It sounds impossible, right? Sharks live in the oceans, and while you sometimes hear of them in brackish rivers, Lake Michigan is nearly 2,000 navigational miles from the nearest ocean. The story persists in various mythbusting columns, and while most experts think the story is probably an urban legend, Chicagoans keep bringing it up. Curious City got two very similar questions, one from Adam Kovac of Chicago, and another from Hilary Winiarz of Hawthorn Woods. Winarz’s wording summons the frustration of many Chicagoans about the ongoing lack of a satisfying answer.

Can we please get a final ruling on whether or not one young George Lawson was actually attacked by a shark, in Lake Michigan in 1955?

We’d love to help Hillary, Adam, and the unsatisfied masses. The problem is, there’s very little evidence either way. And it can be very difficult to prove that something did NOT happen. Nevertheless, we took a three-pronged approach to answering this question.

Approach 1: Find a witness or participant in the event itself.

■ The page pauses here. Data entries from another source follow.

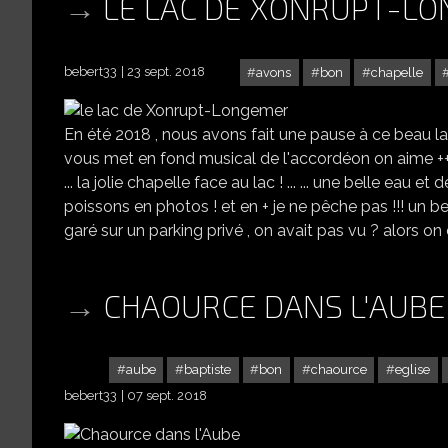
LE LAC DE XONRUPT-L
bebert33
23 sept. 2018
avons
bon
chapelle
En été 2018 , nous avons fait une pause à ce beau lac 
vous met en fond musical de l'accordéon on aime +++ ! 
... la jolie chapelle face au lac ! ... ... une belle eau et
poissons en photos ! et en + je ne pêche pas !!! un bel a
garé sur un parking privé , on avait pas vu ? alors on 
CHAOURCE DANS L'AUBE
aube
baptiste
bon
chaource
eglise
bebert33
07 sept. 2018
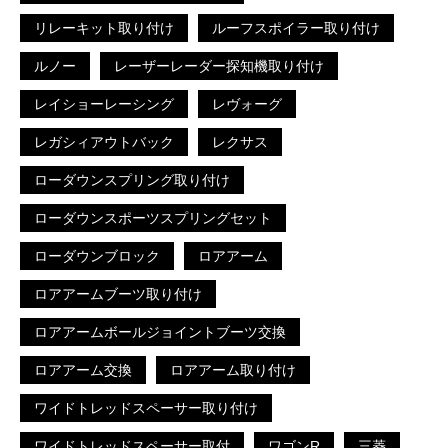
リレーキット取り付け
ルーフスポイラー取り付け
ルノー
レーザーレーダー探知機取り付け
レイショーレーシング
レヴォーグ
レガシィアウトバック
レクサス
ローダウンスプリング取り付け
ローダウンスポーツスプリングセット
ローダウンブロック
ロアアーム
ロアアームブーツ取り付け
ロアアームボールジョイントブーツ交換
ロアアーム交換
ロアアーム取り付け
ワイドトレッドスペーサー取り付け
ワイドトレッドスペーサー取付
ワゴンR
三菱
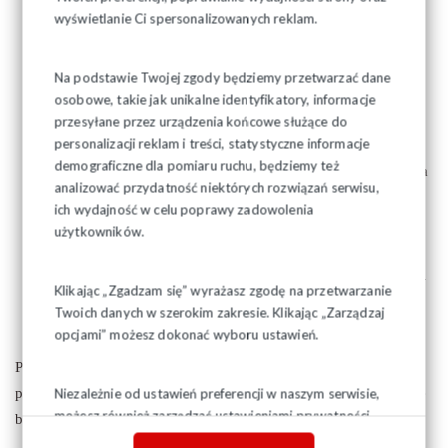
wyświetlanie Ci spersonalizowanych reklam.
10.00 – złożenie kwiatów pod pomnikiem bł. ks. Jerzego
Na podstawie Twojej zgody będziemy przetwarzać dane
Popiełuszki w Białymstoku.
osobowe, takie jak unikalne identyfikatory, informacje
12.30 – złożenie kwiatów pod pomnikiem bł. ks. Jerzego
przesyłane przez urządzenia końcowe służące do
personalizacji reklam i treści, statystyczne informacje
Popiełuszki w Suchowoli.
demograficzne dla pomiaru ruchu, będziemy też
13.00 – Msza św. koncelebrowana przez ks. abp Tadeusza
analizować przydatność niektórych rozwiązań serwisu,
Wojdę, transmitowana przez TVP Polonia – kościół pw.
ich wydajność w celu poprawy zadowolenia
św. Apostołów Piotra i Pawła w Suchowoli.
użytkowników.
18.00 – Msza św. w kościele pw. św. Rocha w
Białymstoku, następnie złożenie kwiatów pod tablicą WiR
Klikając „Zgadzam się” wyrażasz zgodę na przetwarzanie
przy ul. Lipowej w Białymstoku.
Twoich danych w szerokim zakresie. Klikając „Zarządzaj
opcjami” możesz dokonać wyboru ustawień.
Ponadto informujemy, że 13 grudnia br., o godz. 12.40 w
programie TVP 1 wyemitowany zostanie film o ostatniej drodze
Niezależnie od ustawień preferencji w naszym serwisie,
możesz również zarządzać ustawieniami prywatności
bł. ks. Jerzego pt. "Jest u nas”
swojej przeglądarki. Więcej informacji o przetwarzaniu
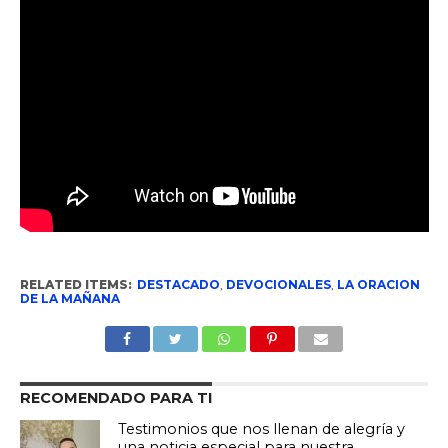
RELATED ITEMS:
DESTACADO
,
DEVOCIONALES
,
LA ORACION
DE LA MAÑANA
RECOMENDADO PARA TI
Testimonios que nos llenan de alegría y
una noticia especial para nuestra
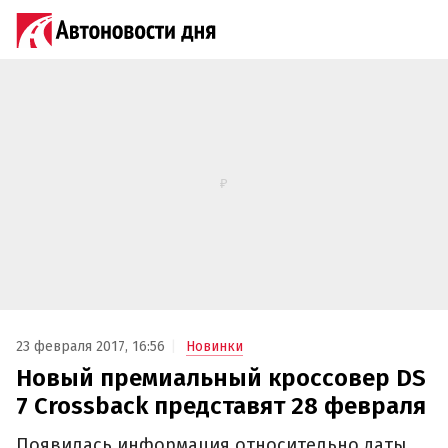
23 февраля 2017, 16:56
Новинки
Новый премиальный кроссовер DS
7 Crossback представят 28 февраля‍
Появилась информация относительно даты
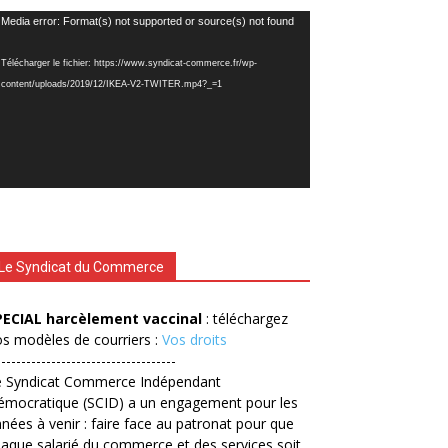
cteur
Media error: Format(s) not supported or source(s) not found
déo
Télécharger le fichier: https://www.syndicat-commerce.fr/wp-
content/uploads/2019/12/IKEA-V2-TWITER.mp4?_=1
Le Syndicat du Commerce
PECIAL harcèlement vaccinal
: téléchargez
s modèles de courriers :
Vos droits
------------------------------------
e Syndicat Commerce Indépendant
émocratique (SCID) a un engagement pour les
nées à venir : faire face au patronat pour que
aque salarié du commerce et des services soit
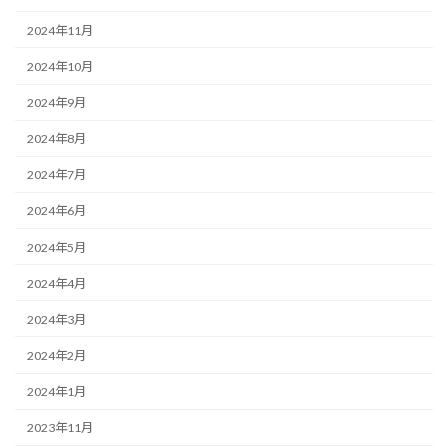
2024年11月
2024年10月
2024年9月
2024年8月
2024年7月
2024年6月
2024年5月
2024年4月
2024年3月
2024年2月
2024年1月
2023年11月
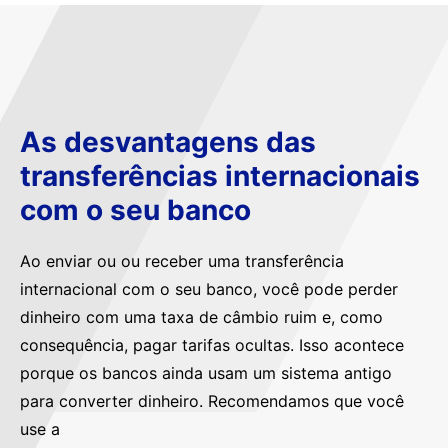
As desvantagens das
transferências internacionais
com o seu banco
Ao enviar ou ou receber uma transferência
internacional com o seu banco, você pode perder
dinheiro com uma taxa de câmbio ruim e, como
consequência, pagar tarifas ocultas. Isso acontece
porque os bancos ainda usam um sistema antigo
para converter dinheiro. Recomendamos que você
use a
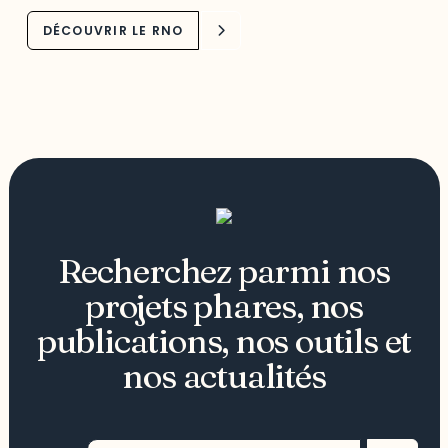
DÉCOUVRIR LE RNO
Recherchez parmi nos
projets phares, nos
publications, nos outils et
nos actualités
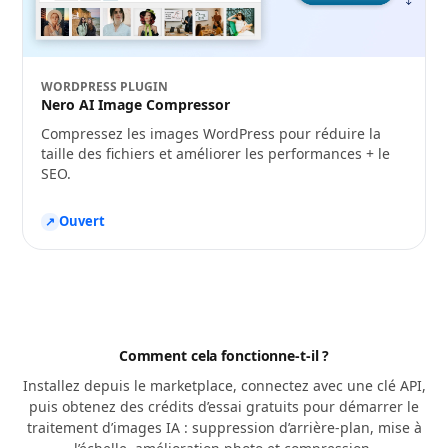
WORDPRESS PLUGIN
Nero AI Image Compressor
Compressez les images WordPress pour réduire la
taille des fichiers et améliorer les performances + le
SEO.
Ouvert
↗
Comment cela fonctionne-t-il ?
Installez depuis le marketplace, connectez avec une clé API,
puis obtenez des crédits d’essai gratuits pour démarrer le
traitement d’images IA : suppression d’arrière-plan, mise à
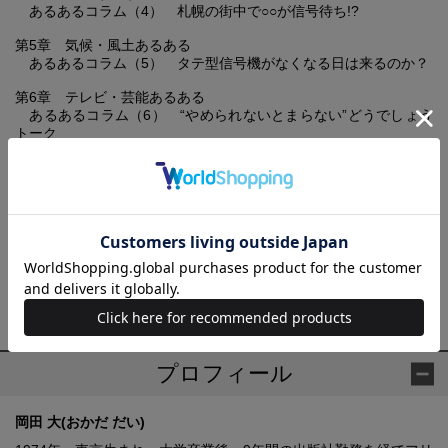
あるあるコラム（4） 札幌の街中で○○が信号待ち!?
第5章 気候・風土あるある
あるあるコラム（5） タテ型信号機がなくなる日は来るのか？
第6章 テレビ・芸能あるある
あるあるコラム（6） “やめられないとまらない”どうでしょう
トーク
第7章 グルメ・名物・名産あるある
おわりに
※本書内に記載されている数字（店舗数や価格等）や記録などの各
種データは、とくに断りがない限り2012年6月末日時点のものを使
用しております。
プロフィール
岡田 大(おかだ だい)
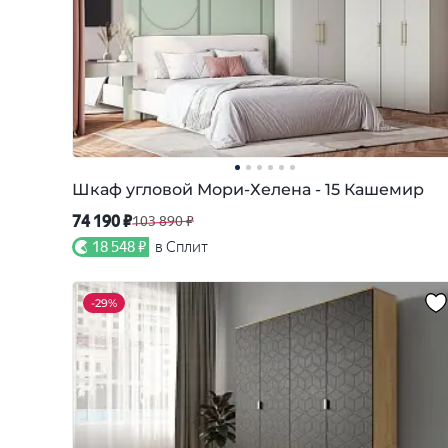
Шкаф угловой Мори-Хелена - 15 Кашемир
74 190 ₽
103 890 ₽
18 548 ₽
в Сплит
-
29%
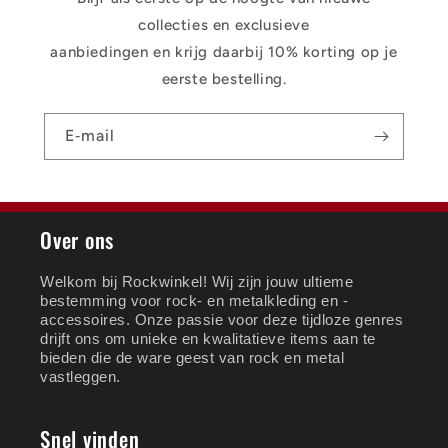
collecties en exclusieve
aanbiedingen en krijg daarbij 10% korting op je
eerste bestelling.
E‑mail
Over ons
Welkom bij Rockwinkel! Wij zijn jouw ultieme
bestemming voor rock- en metalkleding en -
accessoires. Onze passie voor deze tijdloze genres
drijft ons om unieke en kwalitatieve items aan te
bieden die de ware geest van rock en metal
vastleggen.
Snel vinden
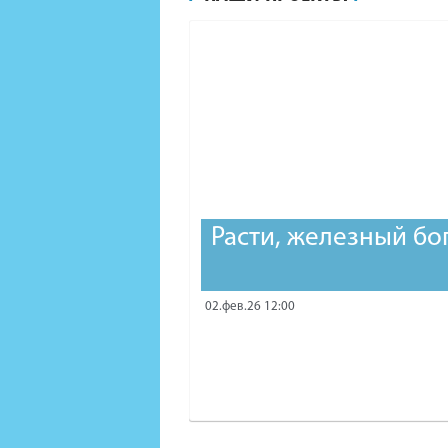
Расти, железный бо
02.фев.26 12:00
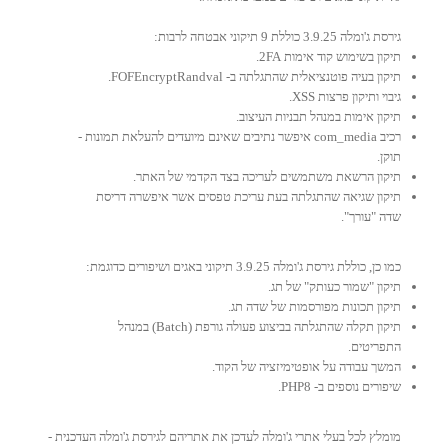
גירסת ג'ומלה 3.9.25 כוללת 9 תיקוני אבטחה לרבות:
תיקון בשימוש קוד אימות 2FA.
תיקון בעיה פוטנציאלית שהתגלתה ב- FOFEncryptRandval.
גיבוי ותיקון פרצות XSS.
תיקון אימות במנהל תבניות העיצוב.
רכיב com_media איפשר נתיבים שאינם מיועדים להעלאת תמונות -
תוקן.
תיקון הרשאת משתמשים לעריכה בצד הקדמי של האתר.
תיקון שגיאה שהתגלתה בעת עריכת טפסים אשר איפשרה דריסת
שדה "עורך".
כמו כן, כוללת גירסת ג'ומלה 3.9.25 תיקוני באגים ושיפורים כדוגמת:
תיקון "שמור כעותק" של תג.
תיקון תכונות מפורסמות של שדה תג.
תיקון תקלה שהתגלתה בביצוע פעולה גורפת (Batch) במנהל
התפריטים.
המשך עבודה על אופטימיזציה של הקוד.
שיפורים נוספים ב- PHP8.
מומלץ לכל בעלי אתרי ג'ומלה לעדכן את אתריהם לגירסת ג'ומלה העדכנית -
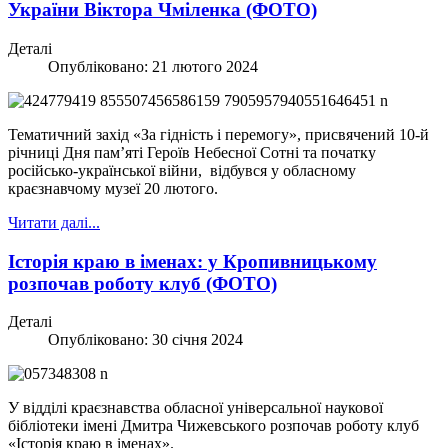
України Віктора Чміленка (ФОТО)
Деталі
Опубліковано: 21 лютого 2024
Тематичний захід «За гідність і перемогу», присвячений 10-й
річниці Дня пам’яті Героїв Небесної Сотні та початку
російсько-української війни, відбувся у обласному
краєзнавчому музеї 20 лютого.
Читати далі...
Історія краю в іменах: у Кропивницькому
розпочав роботу клуб (ФОТО)
Деталі
Опубліковано: 30 січня 2024
У відділі краєзнавства обласної універсальної наукової
бібліотеки імені Дмитра Чижевського розпочав роботу клуб
«Історія краю в іменах».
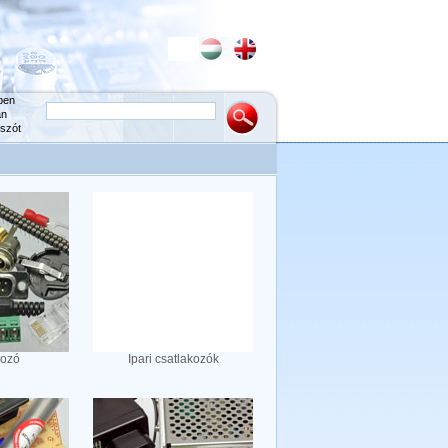
ben
an
szót
kozó
Ipari csatlakozók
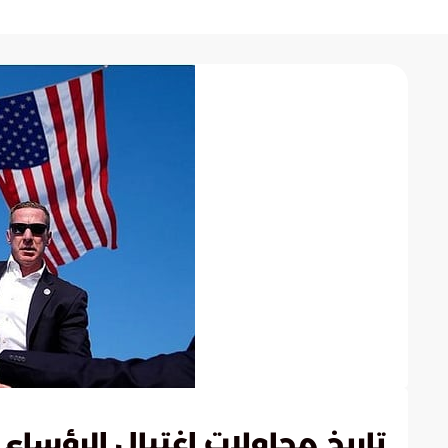
تاريخ محاولات اغتيال الرؤساء 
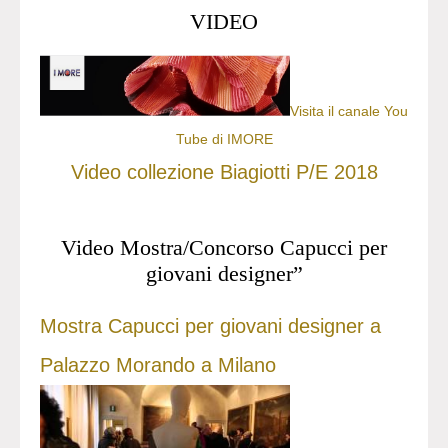
VIDEO
Visita il canale You
Tube di IMORE
Video collezione Biagiotti P/E 2018
Video Mostra/Concorso Capucci per
giovani designer”
Mostra Capucci per giovani designer a
Palazzo Morando a Milano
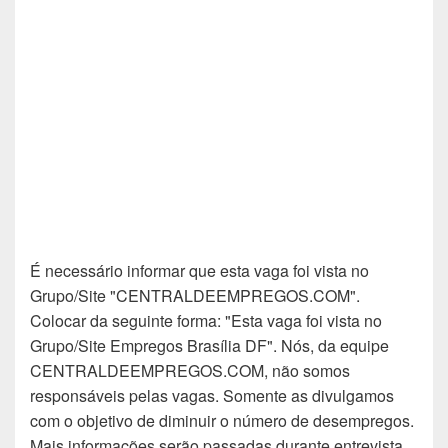
É necessário informar que esta vaga foi vista no
Grupo/Site "CENTRALDEEMPREGOS.COM".
Colocar da seguinte forma: "Esta vaga foi vista no
Grupo/Site Empregos Brasília DF". Nós, da equipe
CENTRALDEEMPREGOS.COM, não somos
responsáveis pelas vagas. Somente as divulgamos
com o objetivo de diminuir o número de desempregos.
Mais informações serão passadas durante entrevista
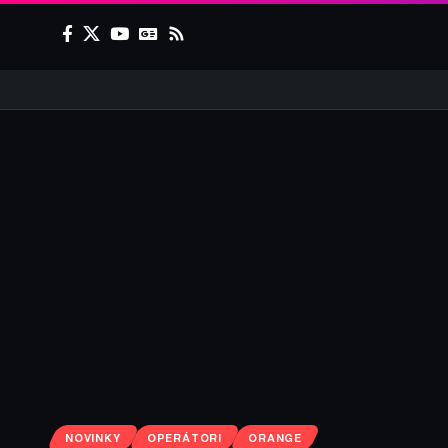
NOVINKY
OPERÁTORI
ORANGE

Approach 2: Locate the original source of the story, and evaluate its reliability.

Approach 3: Examine the scientific plausibility of a mature bull shark entering Lake Michigan, surviving long enough to attack a person in 1955.

Following this trajectory, we found a few clues about the origins of the story, and learned that a shark in Lake Michigan may not be as implausible as you would think.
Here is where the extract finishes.